> **THE TASK**
Whenever a line in the data holds the string "信号选择", copy that line.

Extracted data entries:
::::::::

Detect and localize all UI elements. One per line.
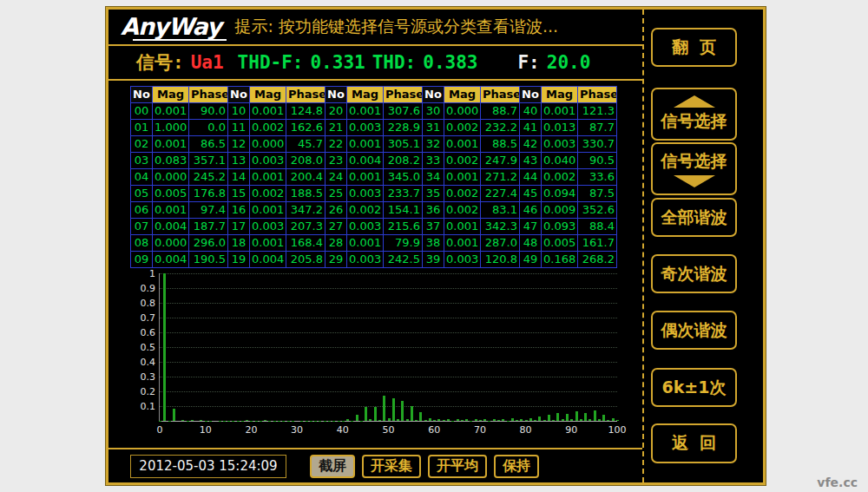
harmonic-mag: 0.003 <box>347 219 384 235</box>
harmonic-mag: 0.005 <box>153 186 189 202</box>
y-axis-tick-label: 0.1 <box>141 401 156 412</box>
chart-bar <box>465 419 468 421</box>
signal-select-up-button[interactable]: 信号选择 <box>651 88 737 141</box>
chart-bar <box>488 421 490 422</box>
return-button[interactable]: 返 回 <box>651 423 737 463</box>
harmonic-no: 10 <box>228 103 250 120</box>
harmonic-phase: 79.9 <box>384 235 423 252</box>
col-header-mag: Mag <box>153 87 189 103</box>
chart-bar <box>365 407 367 421</box>
chart-bar <box>479 420 482 421</box>
odd-harmonics-button[interactable]: 奇次谐波 <box>651 254 737 293</box>
harmonic-no: 19 <box>228 252 250 268</box>
harmonic-phase: 124.8 <box>286 103 326 120</box>
chart-bar <box>351 421 353 422</box>
harmonic-no: 43 <box>520 153 542 169</box>
harmonic-no: 11 <box>228 120 250 136</box>
chart-bar <box>388 418 391 421</box>
harmonic-mag: 0.002 <box>444 153 481 169</box>
thd-value: 0.383 <box>423 52 477 73</box>
harmonic-phase: 97.4 <box>189 202 228 219</box>
harmonic-mag: 0.003 <box>250 153 286 169</box>
chart-bar <box>461 420 464 421</box>
harmonic-phase: 162.6 <box>286 120 326 136</box>
chart-bar <box>451 421 454 422</box>
col-header-mag: Mag <box>542 87 578 103</box>
chart-bar <box>525 420 528 421</box>
harmonic-phase: 90.5 <box>578 153 617 169</box>
chart-bar <box>538 417 541 421</box>
harmonic-no: 17 <box>228 219 250 235</box>
harmonic-mag: 1.000 <box>153 120 189 136</box>
chart-bar <box>406 419 409 421</box>
harmonic-no: 05 <box>131 186 153 202</box>
harmonic-no: 28 <box>326 235 347 252</box>
harmonic-no: 00 <box>131 103 153 120</box>
table-row: 020.00186.5120.00045.7220.001305.1320.00… <box>131 136 617 153</box>
col-header-phase: Phase <box>384 87 423 103</box>
chart-bar <box>584 413 587 421</box>
harmonic-phase: 83.1 <box>481 202 520 219</box>
footer-buttons: 截屏开采集开平均保持 <box>310 455 539 478</box>
harmonic-phase: 90.0 <box>189 103 228 120</box>
col-header-phase: Phase <box>481 87 520 103</box>
chart-bar <box>433 420 436 421</box>
signal-info-row: 信号: Ua1 THD-F: 0.331 THD: 0.383 F: 20.0 <box>108 46 642 81</box>
chart-bar <box>520 419 523 421</box>
hold-button[interactable]: 保持 <box>494 455 539 478</box>
harmonic-phase: 87.5 <box>578 186 617 202</box>
harmonic-phase: 227.4 <box>481 186 520 202</box>
gridline <box>160 377 617 377</box>
harmonics-table-wrap: NoMagPhaseNoMagPhaseNoMagPhaseNoMagPhase… <box>130 86 615 268</box>
harmonic-no: 26 <box>326 202 347 219</box>
chart-bar <box>580 419 582 421</box>
harmonic-phase: 345.0 <box>384 169 423 186</box>
harmonic-phase: 305.1 <box>384 136 423 153</box>
instrument-screen: AnyWay 提示: 按功能键选择信号源或分类查看谐波... 信号: Ua1 T… <box>106 7 766 485</box>
harmonic-phase: 86.5 <box>189 136 228 153</box>
harmonic-mag: 0.001 <box>250 235 286 252</box>
harmonic-no: 22 <box>326 136 347 153</box>
chart-bar <box>598 419 601 421</box>
chart-bar <box>447 419 450 421</box>
harmonic-phase: 352.6 <box>578 202 617 219</box>
harmonic-no: 35 <box>423 186 444 202</box>
x-axis-tick-label: 70 <box>474 424 486 436</box>
chart-bar <box>173 409 175 421</box>
watermark: vfe.cc <box>817 476 858 489</box>
col-header-no: No <box>326 87 347 103</box>
start-capture-button[interactable]: 开采集 <box>362 455 421 478</box>
harmonic-phase: 233.7 <box>384 186 423 202</box>
harmonic-no: 24 <box>326 169 347 186</box>
harmonic-phase: 87.7 <box>578 120 617 136</box>
all-harmonics-button[interactable]: 全部谐波 <box>651 198 737 237</box>
y-axis-tick-label: 0.9 <box>141 283 156 294</box>
harmonic-mag: 0.000 <box>250 136 286 153</box>
screenshot-button[interactable]: 截屏 <box>310 455 355 478</box>
col-header-no: No <box>131 87 153 103</box>
button-label: 偶次谐波 <box>661 319 727 342</box>
harmonic-phase: 271.2 <box>481 169 520 186</box>
harmonic-phase: 45.7 <box>286 136 326 153</box>
harmonic-phase: 200.4 <box>286 169 326 186</box>
chart-bar <box>534 420 536 421</box>
chart-bar <box>200 420 202 421</box>
harmonic-no: 18 <box>228 235 250 252</box>
page-turn-button[interactable]: 翻 页 <box>651 28 737 67</box>
signal-select-down-button[interactable]: 信号选择 <box>651 142 737 195</box>
harmonic-mag: 0.001 <box>444 136 481 153</box>
chart-bar <box>378 420 381 421</box>
harmonic-mag: 0.004 <box>153 252 189 268</box>
col-header-mag: Mag <box>444 87 481 103</box>
harmonic-phase: 187.7 <box>189 219 228 235</box>
harmonic-no: 13 <box>228 153 250 169</box>
harmonic-mag: 0.168 <box>542 252 578 268</box>
col-header-no: No <box>423 87 444 103</box>
even-harmonics-button[interactable]: 偶次谐波 <box>651 311 737 350</box>
start-average-button[interactable]: 开平均 <box>428 455 487 478</box>
harmonic-phase: 88.4 <box>578 219 617 235</box>
harmonic-no: 33 <box>423 153 444 169</box>
chart-bar <box>237 421 240 422</box>
harmonics-6k1-button[interactable]: 6k±1次 <box>651 368 737 407</box>
harmonic-mag: 0.002 <box>250 186 286 202</box>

::::::::

> **ANSWER BOX**
signal-select-up-button[interactable]: 信号选择 <box>651 88 737 141</box>
signal-select-down-button[interactable]: 信号选择 <box>651 142 737 195</box>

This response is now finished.